Record set:
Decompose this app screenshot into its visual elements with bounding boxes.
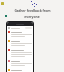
- button[interactable]: Menu: [7, 26, 33, 30]
- staticText: Gather feedback from: [14, 8, 51, 13]
- other: Menu: [8, 27, 10, 29]
- button[interactable]: [7, 39, 33, 48]
- button[interactable]: [7, 68, 33, 72]
- staticText: everyone: [24, 14, 40, 19]
- button[interactable]: [7, 59, 33, 68]
- button[interactable]: [7, 48, 33, 59]
- button[interactable]: [7, 30, 33, 39]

Task item: Could the data above be returned in full, exactly, with every image left out?

Answer section:
Decompose this app screenshot into its visual elements with bounding boxes.
- button[interactable]: Menu: [7, 26, 33, 30]
- staticText: Gather feedback from: [14, 8, 51, 13]
- other: Menu: [8, 27, 10, 29]
- button[interactable]: [7, 39, 33, 48]
- button[interactable]: [7, 68, 33, 72]
- staticText: everyone: [24, 14, 40, 19]
- button[interactable]: [7, 59, 33, 68]
- button[interactable]: [7, 48, 33, 59]
- button[interactable]: [7, 30, 33, 39]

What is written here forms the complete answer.